No entanto, a contestação nos tribunais à expropriação de dois edifícios, por parte dos proprietários, questionando o valor da indemnização, atrasou todo o processo e, posteriormente, o executivo camarário admitiu reformular o projeto.

Em junho de 2023, o PS na Assembleia Municipal de Lisboa criticou o “ruidoso silêncio” sobre o projeto de construção da mesquita na Mouraria.

Em resposta, o vice-presidente da câmara, Filipe Anacoreta Correia (CDS-PP), disse que o município desenvolveu todos os procedimentos que tinha de fazer sobre o projeto da mesquita na Mouraria e “não houve nenhuma decisão” em relação a essa matéria.
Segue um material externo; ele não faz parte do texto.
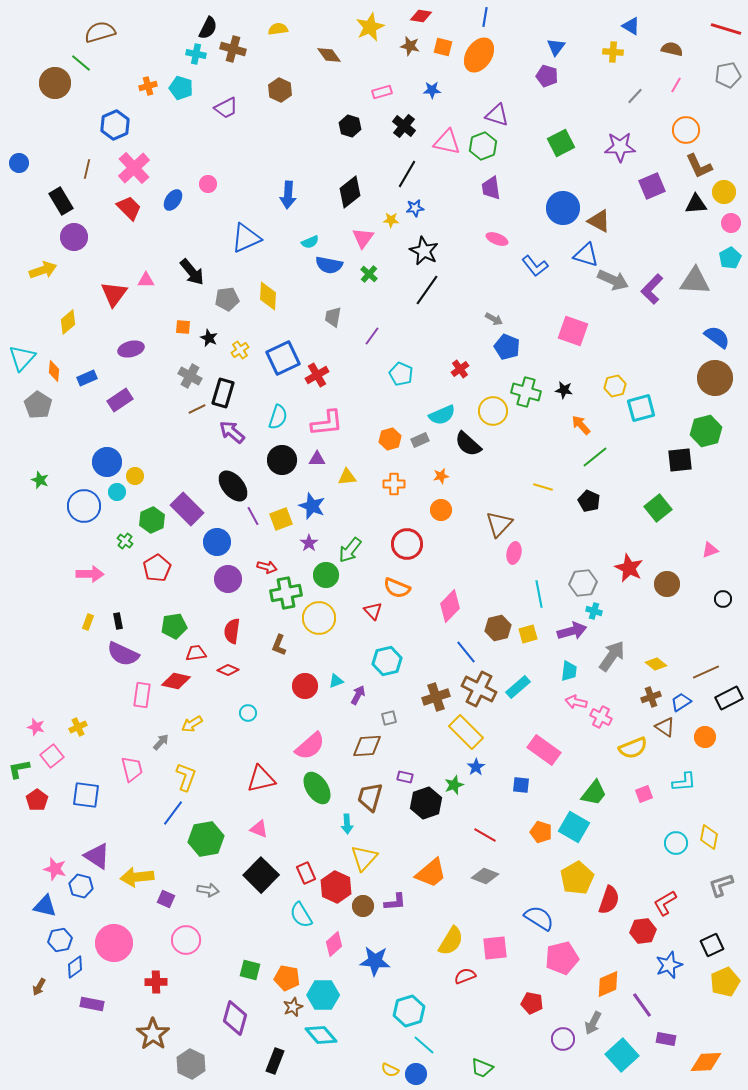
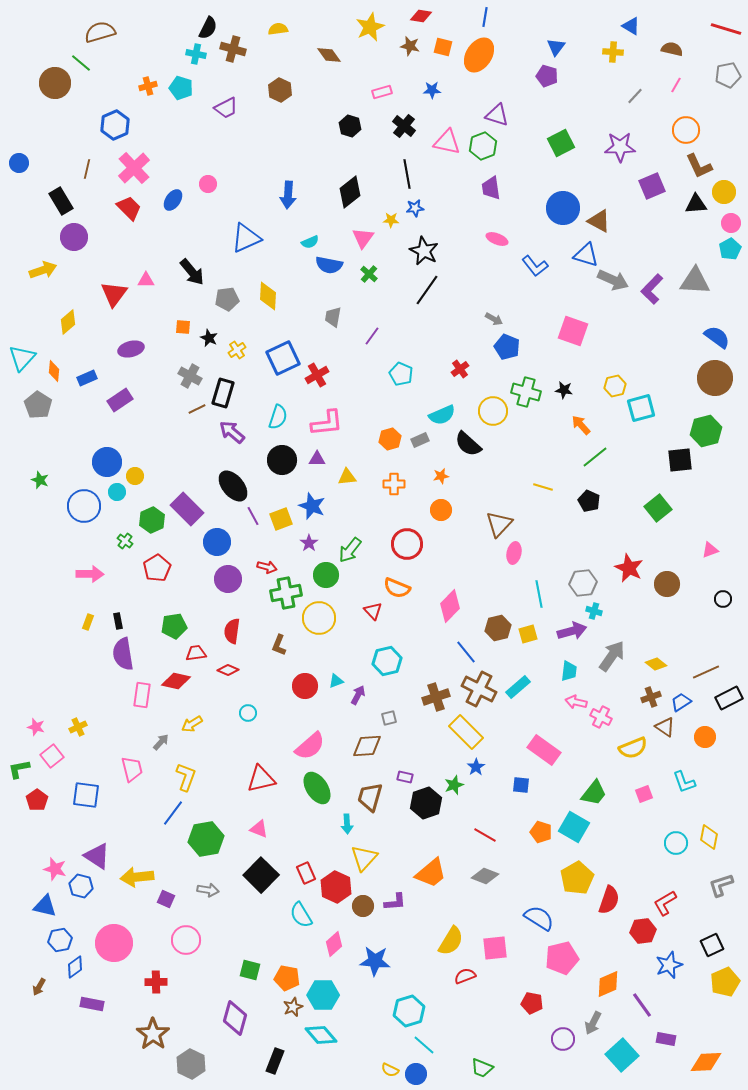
black line at (407, 174): rotated 40 degrees counterclockwise
cyan pentagon at (730, 258): moved 9 px up
yellow cross at (240, 350): moved 3 px left
purple semicircle at (123, 654): rotated 56 degrees clockwise
cyan L-shape at (684, 782): rotated 75 degrees clockwise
Questionada pela Lusa sobre os planos para a construção de uma nova mesquita na Mouraria, a Câmara Municipal de Lisboa não respondeu.

A zona da Mouraria concentra hoje uma significativa comunidade oriunda do Sul da Ásia, na maioria do Bangladesh, Índia, Nepal e Paquistão.

Os comerciantes da zona queixam-se que a atual situação – com elevada concentração de fiéis muçulmanos na via pública, nomeadamente à sexta-feira – é prejudicial aos negócios.

“As pessoas não cabem todas lá dentro e têm de rezar na rua e isso, de facto, por vezes causa estranheza, mas nada mais do que isso”, sublinha Miguel Coelho.

“Não temos aqui um conflito religioso”, assegura o presidente da junta.